4. A book that is one of a series.
R. Favreau, Épigraphie médiévale, L’atelier du médiéviste, 5 (Turnhout 1997)
Possible short title: Favreau, Épigraphie
Form for subsequent citation (where ‘ibid.’ is inapplicable): Favreau, Épigraphie, 27.

5. An edition.
Benedict of Peterborough, Gesta Regis Henrici Secundi, ed. W. Stubbs (Rolls Series, XLIX, 1867), 231-32. Please note that all references to the Rolls Series volumes must be in this form.
Possible short title: Gesta Regis.
Form for subsequent citation (where ‘ibid.’ is inapplicable): Gesta Regis, 193.

6. A translation.
P. Breuval, The Cathedral Buildings of the Gothic Period, trans. R. Baldry, rev. 2nd edn, 2 vols (London 1956-59).
Possible short title: Breuval, Cathedral Buildings.
Form for subsequent citation (where ‘ibid.’ is inapplicable): Breuval, Cathedral Buildings, I, 91.

7. A chapter in a multi-author/multi-editor volume.
C. Norton, ‘Early Cistercian tile pavements’, in Cistercian Art and Architecture in the British Isles, ed. C. Norton and D. Park (Cambridge 1986), 228-55.
Possible short title: Norton, ‘Tile pavements’.
Form for subsequent citation (where ‘ibid.’ is inapplicable): Norton, ‘Tile Pavements’, 253.

8. An article in a journal with continuously paginated annual volumes.
A. Arshavir, ‘False Fronts in Minor Domestic Architecture’, Transactions of the Ancient Monuments Society, ns, 4 (1956), 110-22, fig. 22 and pl. 14.
Possible short title: Arshavir, ‘False Fronts’.
Form for subsequent citation (where ‘ibid.’ is inapplicable): Arshavir, ‘False Fronts’, 112.

9. An article in a publication that does not have through-paginated volumes.
R. Haslam, ‘Uppark, West Sussex’, Country Life, 189/xxi (25 May 1995), 68-73.
Possible short title: Haslam, ‘Uppark’.
Form for subsequent citation (where ‘ibid.’ is inapplicable): Haslam, ‘Uppark’, 69.

10. An unpublished thesis.
R. K. Morris, ‘Decorated architecture in Herefordshire’ (unpublished Ph.D. thesis, University of London, 1972)
Possible short title: Morris, ‘Decorated architecture’.
Form for subsequent citation (where ‘ibid.’ is inapplicable): Morris, ‘Decorated architecture’, 253.


Citation of Works in Manuscript

The first reference to a manuscript should include the city where the library it located, the name of library, the class of manuscript (where this is not indicated as part of the manuscript designation), the manuscript designation, and the folio number. These items should be separated by commas. Subsequent references to the same manuscript should consist of a shortened form of the library’s name, the manuscript number, and a folio reference. Recto and verso should be specified in all instances, and the abbreviations MS, MSS, fol., fols, should be used.

First reference: London, British Library, MS Cotton, Caligula D III, fol. 15r
Later references: BL, Caligula D III, fol. 15r

First reference: London, British Library, MS Add. 13457, fol. 4v
Later references: BL, MS Add. 13457, fol. 4v

First reference: Oxford, Bodleian Library, MS Rawl. B 323, fol. 3r
Later references: Bodl., MS Rawl. B 323, fol. 3r

Standard Abbreviations

Certain abbreviations are standard to the Journal and the Transactions.

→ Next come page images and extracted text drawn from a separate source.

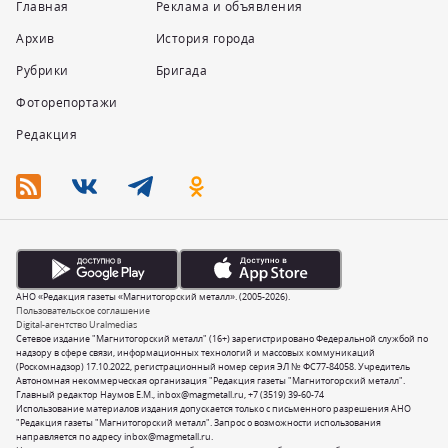
Главная
Реклама и объявления
Архив
История города
Рубрики
Бригада
Фоторепортажи
Редакция
АНО «Редакция газеты «Магнитогорский металл». (2005-2026).
Пользовательское соглашение
Digital-агентство Uralmedias
Сетевое издание "Магнитогорский металл" (16+) зарегистрировано Федеральной службой по
надзору в сфере связи, информационных технологий и массовых коммуникаций
(Роскомнадзор) 17.10.2022, регистрационный номер серия ЭЛ № ФС77-84058. Учредитель
Автономная некоммерческая организация "Редакция газеты "Магнитогорский металл".
Главный редактор Наумов Е.М.,
inbox@magmetall.ru
,
+7 (3519) 39-60-74
Использование материалов издания допускается только с письменного разрешения АНО
"Редакция газеты "Магнитогорский металл". Запрос о возможности использования
направляется по адресу
inbox@magmetall.ru
.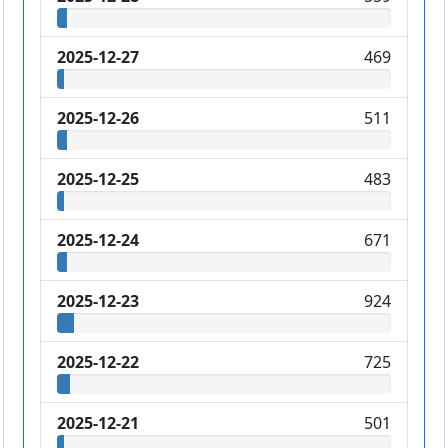
2025-12-27
469
2025-12-26
511
2025-12-25
483
2025-12-24
671
2025-12-23
924
2025-12-22
725
2025-12-21
501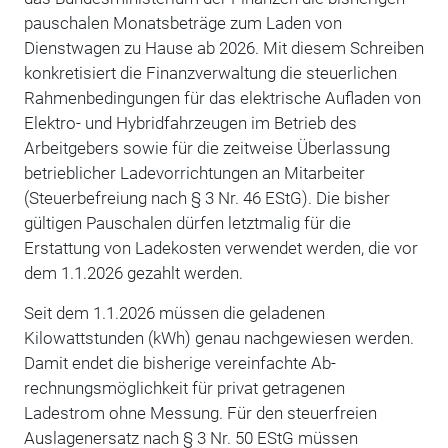
pauschalen Monatsbeträge zum Laden von
Dienstwagen zu Hause ab 2026. Mit diesem Schreiben
konkretisiert die Finanzverwaltung die steuerlichen
Rahmenbedingungen für das elektrische Aufladen von
Elektro- und Hybridfahrzeugen im Betrieb des
Arbeitgebers sowie für die zeitweise Überlassung
betrieblicher Ladevorrichtungen an Mitarbeiter
(Steuerbefreiung nach § 3 Nr. 46 EStG). Die bisher
gültigen Pauschalen dürfen letztmalig für die
Erstattung von Ladekosten verwendet werden, die vor
dem 1.1.2026 gezahlt werden.
Seit dem 1.1.2026 müssen die geladenen
Kilowattstunden (kWh) genau nachgewiesen werden.
Damit endet die bisherige vereinfachte Ab-
rechnungsmöglichkeit für privat getragenen
Ladestrom ohne Messung. Für den steuerfreien
Auslagenersatz nach § 3 Nr. 50 EStG müssen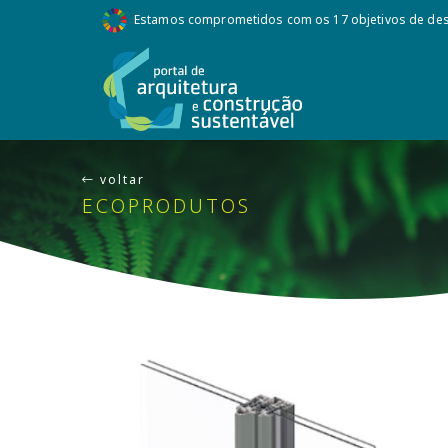
Estamos comprometidos com os 17 objetivos de des
voltar
ECOPRODUTOS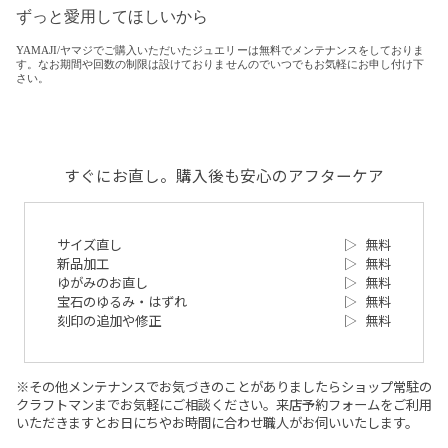
ずっと愛用してほしいから
YAMAJI/ヤマジでご購入いただいたジュエリーは無料でメンテナンスをしておりま
す。なお期間や回数の制限は設けておりませんのでいつでもお気軽にお申し付け下
さい。
すぐにお直し。購入後も安心のアフターケア
サイズ直し
▷
無料
新品加工
▷
無料
ゆがみのお直し
▷
無料
宝石のゆるみ・はずれ
▷
無料
刻印の追加や修正
▷
無料
※その他メンテナンスでお気づきのことがありましたらショップ常駐の
クラフトマンまでお気軽にご相談ください。来店予約フォームをご利用
いただきますとお日にちやお時間に合わせ職人がお伺いいたします。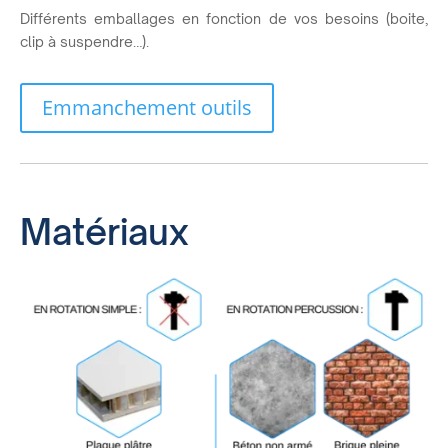
Différents emballages en fonction de vos besoins (boite,
clip à suspendre…).
Emmanchement outils
Matériaux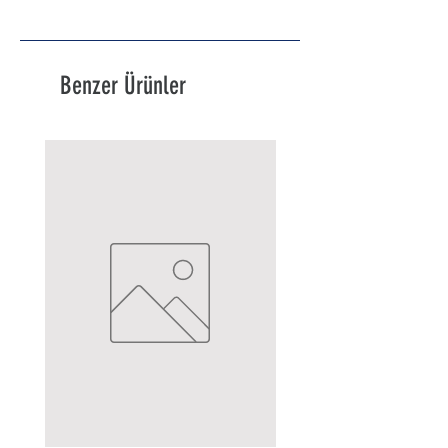
Benzer Ürünler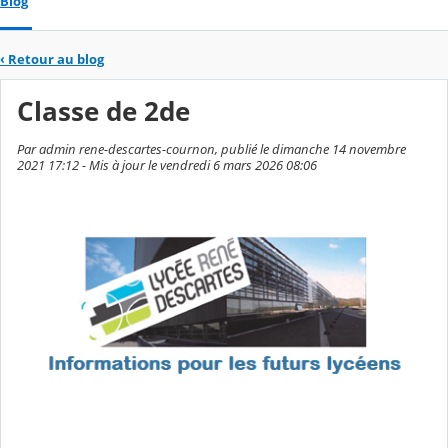
Blog
‹
Retour au blog
Classe de 2de
Par admin rene-descartes-cournon, publié le dimanche 14 novembre
2021 17:12 - Mis à jour le vendredi 6 mars 2026 08:06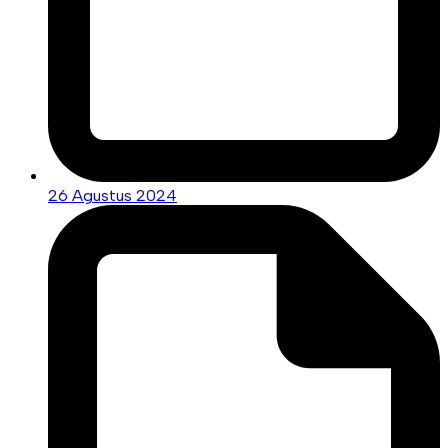
26 Agustus 2024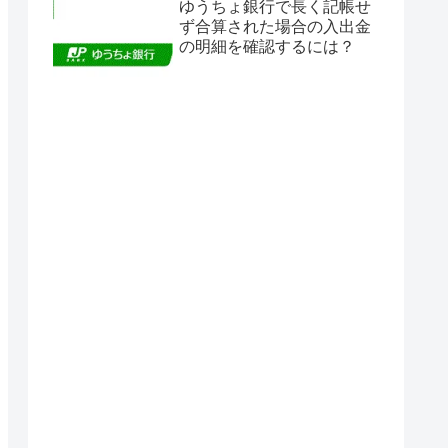
ゆうちょ銀行で長く記帳せ
ず合算された場合の入出金
の明細を確認するには？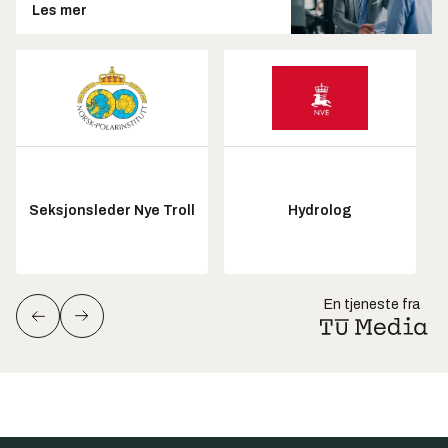
Les mer
Seksjonsleder Nye Troll
Hydrolog
En tjeneste fra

Antiq. J. Antiquaries Journal
Archaeol. J.
Archaeological Journal
BAA Trans. British Archaeological Association Conference Transactions
B/E N. Pevsner et al., The Buildings of England (Harmondsworth various dates)
B/Ir The Buildings of Ireland (Harmondsworth various dates)
B/S The Buildings of Scotland (Harmondsworth various dates)
B/W The Buildings of Wales (Harmondsworth various dates)
Bull. mon. Bulletin monumental
CA
Congrès Archéologique
EH English Heritage
HBMC Historic Buildings and Monuments Commission
JBAA Journal of the British Archaeological Association
JRIBA Journal of the Royal Institute of British Architects
Med. Archaeol. Medieval Archaeology
NMR National Monuments Record
PRO Public Record Office
RCHME Royal Commission on the Historical Monuments of England
VCH Victoria History of the Counties of England

Illustrations

Most illustrations will be reproduced in colour in the printed and online journal. Authors wishing to have more than two illustrations per 1000 words should consult the editor, as the cost implications need to be considered.

Authors should submit illustrative material for their articles together with their texts. This will greatly ease the editing process, particularly where texts include detailed architectural descriptions. If images for reproduction are not ready when the text is submitted, then authors should send a rough scan or low-resolution image for guidance.

Authors should also indicate a desired approximate size for each illustration. This should be a quarter page or third page for most illustrations, a half page for important illustrations, and very occasionally a full page for very important and detailed illustrations, particularly if these are plans. Authors may also indicate a desired layout, though final decisions will rest with the editor and the publisher.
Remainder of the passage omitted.